The management plan has several stages. The first is to prevent people from feeding geese.

“It’s very important,” Matthew Doder, general manager of the Santa Clara and Eli Audubon Association, told San Jose Spotlight. “It’s terribly unhealthy for birds. They enjoy the food, but they do not digest it well. It can block their systems and kill them. “

The next step is to prevent the birds from entering the lake through fencing or vegetation around the lake. The third step is to stop the breeding of geese in the lake.

The municipality will start “adding” goose eggs while parent geese are absent to prevent hatching and minimize the number of new geese born in the lake. Addition is when immature eggs are covered with oil or females to prevent the eggs from developing and eventually hatching. This misleads the geese into thinking their nest is full and prevents them from establishing another nest during the mating season, Doder explained.
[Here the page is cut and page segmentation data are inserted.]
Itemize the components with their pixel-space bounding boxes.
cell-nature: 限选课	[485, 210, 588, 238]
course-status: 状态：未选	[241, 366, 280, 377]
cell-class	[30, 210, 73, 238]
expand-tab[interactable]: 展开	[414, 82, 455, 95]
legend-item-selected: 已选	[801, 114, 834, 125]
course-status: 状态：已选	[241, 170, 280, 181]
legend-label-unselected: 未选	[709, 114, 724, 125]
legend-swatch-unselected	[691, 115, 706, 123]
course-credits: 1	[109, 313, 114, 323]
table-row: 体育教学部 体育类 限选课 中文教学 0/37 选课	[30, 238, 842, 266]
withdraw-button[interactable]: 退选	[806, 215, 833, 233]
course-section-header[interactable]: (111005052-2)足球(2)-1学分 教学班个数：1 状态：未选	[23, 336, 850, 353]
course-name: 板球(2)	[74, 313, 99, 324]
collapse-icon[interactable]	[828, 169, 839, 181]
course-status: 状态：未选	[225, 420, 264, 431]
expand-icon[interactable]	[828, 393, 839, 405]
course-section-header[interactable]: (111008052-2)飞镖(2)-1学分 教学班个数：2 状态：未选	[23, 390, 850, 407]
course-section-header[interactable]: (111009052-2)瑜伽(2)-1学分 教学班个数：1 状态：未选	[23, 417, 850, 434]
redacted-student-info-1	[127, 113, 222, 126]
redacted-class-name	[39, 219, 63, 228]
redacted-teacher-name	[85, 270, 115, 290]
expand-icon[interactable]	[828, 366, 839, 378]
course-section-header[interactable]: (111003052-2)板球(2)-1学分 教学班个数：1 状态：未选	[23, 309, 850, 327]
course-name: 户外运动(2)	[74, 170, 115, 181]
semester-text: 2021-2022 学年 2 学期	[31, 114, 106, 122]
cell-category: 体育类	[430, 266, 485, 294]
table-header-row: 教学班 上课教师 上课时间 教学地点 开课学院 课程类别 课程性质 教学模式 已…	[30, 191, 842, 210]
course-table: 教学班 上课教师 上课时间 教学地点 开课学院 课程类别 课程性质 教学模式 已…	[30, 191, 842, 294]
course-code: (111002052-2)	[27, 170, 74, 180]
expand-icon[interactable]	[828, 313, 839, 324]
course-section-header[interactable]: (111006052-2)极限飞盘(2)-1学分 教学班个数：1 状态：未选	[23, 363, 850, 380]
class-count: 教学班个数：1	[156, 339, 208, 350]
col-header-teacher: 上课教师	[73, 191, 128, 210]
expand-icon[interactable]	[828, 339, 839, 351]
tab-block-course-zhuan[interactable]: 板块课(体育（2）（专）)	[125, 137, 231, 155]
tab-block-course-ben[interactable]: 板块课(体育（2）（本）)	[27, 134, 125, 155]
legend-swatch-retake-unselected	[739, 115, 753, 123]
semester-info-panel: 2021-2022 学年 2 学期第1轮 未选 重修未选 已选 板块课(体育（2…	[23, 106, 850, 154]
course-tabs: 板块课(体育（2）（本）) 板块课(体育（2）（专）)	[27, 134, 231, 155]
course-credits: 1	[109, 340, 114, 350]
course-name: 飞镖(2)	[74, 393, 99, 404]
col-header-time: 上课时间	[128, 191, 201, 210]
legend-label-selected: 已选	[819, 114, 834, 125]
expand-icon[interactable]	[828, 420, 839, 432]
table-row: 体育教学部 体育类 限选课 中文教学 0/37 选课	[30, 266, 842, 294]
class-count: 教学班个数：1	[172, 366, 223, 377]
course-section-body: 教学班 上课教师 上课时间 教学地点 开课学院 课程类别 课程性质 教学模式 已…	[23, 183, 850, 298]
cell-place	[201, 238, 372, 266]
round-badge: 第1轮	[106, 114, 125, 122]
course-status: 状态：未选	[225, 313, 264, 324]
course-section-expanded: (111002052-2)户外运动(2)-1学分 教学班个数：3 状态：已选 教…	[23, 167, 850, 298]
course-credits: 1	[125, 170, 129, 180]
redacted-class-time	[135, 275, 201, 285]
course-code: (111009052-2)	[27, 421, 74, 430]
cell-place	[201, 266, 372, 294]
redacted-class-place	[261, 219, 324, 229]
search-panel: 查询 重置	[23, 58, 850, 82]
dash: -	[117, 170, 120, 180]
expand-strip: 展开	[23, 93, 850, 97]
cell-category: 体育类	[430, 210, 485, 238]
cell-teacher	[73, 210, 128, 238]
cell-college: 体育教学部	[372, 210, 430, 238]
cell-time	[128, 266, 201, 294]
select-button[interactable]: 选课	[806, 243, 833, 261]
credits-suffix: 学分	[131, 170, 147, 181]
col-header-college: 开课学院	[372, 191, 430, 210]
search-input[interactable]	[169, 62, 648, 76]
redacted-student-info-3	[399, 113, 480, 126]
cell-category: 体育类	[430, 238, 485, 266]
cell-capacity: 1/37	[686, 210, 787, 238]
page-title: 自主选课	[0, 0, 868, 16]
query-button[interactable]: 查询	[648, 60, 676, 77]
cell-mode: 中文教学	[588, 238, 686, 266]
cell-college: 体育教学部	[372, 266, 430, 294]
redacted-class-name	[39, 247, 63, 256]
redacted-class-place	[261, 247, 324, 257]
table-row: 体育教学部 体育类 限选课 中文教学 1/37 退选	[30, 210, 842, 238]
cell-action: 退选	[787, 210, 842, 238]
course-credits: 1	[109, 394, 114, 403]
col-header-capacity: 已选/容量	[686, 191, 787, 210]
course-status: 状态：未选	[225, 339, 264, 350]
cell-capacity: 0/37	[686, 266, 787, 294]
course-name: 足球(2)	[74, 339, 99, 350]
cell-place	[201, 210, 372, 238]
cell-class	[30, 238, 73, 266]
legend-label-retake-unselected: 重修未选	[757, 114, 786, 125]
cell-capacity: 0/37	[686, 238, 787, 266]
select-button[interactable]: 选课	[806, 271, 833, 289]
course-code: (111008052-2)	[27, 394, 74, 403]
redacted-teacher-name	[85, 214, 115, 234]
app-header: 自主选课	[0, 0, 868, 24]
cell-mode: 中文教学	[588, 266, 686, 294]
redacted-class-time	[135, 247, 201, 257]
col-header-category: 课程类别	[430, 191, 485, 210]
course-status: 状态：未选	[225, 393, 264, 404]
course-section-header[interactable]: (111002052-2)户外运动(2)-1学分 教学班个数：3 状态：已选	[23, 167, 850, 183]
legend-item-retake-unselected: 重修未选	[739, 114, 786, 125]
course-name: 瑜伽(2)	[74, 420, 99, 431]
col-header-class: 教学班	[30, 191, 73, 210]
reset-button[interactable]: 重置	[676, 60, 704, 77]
Historically, Dudder said, neighboring towns have tried to use skimmers, dogs, scarecrows, water cannons and even hire children to chase away the geese, all to no avail.

Park visitors are considering

According to park visitors, the volume of excrement around the park on Thursday was significantly lower than usual, but it was a problem that everyone experienced. They suspected it was because the water had been drained from the park lake for maintenance.

“It looks less bad today,” said Konal Motarja, who has been visiting the park for about two months with his dog, Divo.

Several families have reported mixed experiences with the park geese.

Dmitry Puriev, who lives in a nearby apartment in Santa Clara, was there with his 5-year-old son Iroslav. “It’s uncomfortable,” he said. But, he added, kids love to feed the geese.

Some seem to have come to terms with the geese. Michael and Rita Fallon, who have lived in Santa Clara since 1980 and walk their dogs in the park most days, said it does not affect them.

“It comes with the territory,” Michael Fallon said.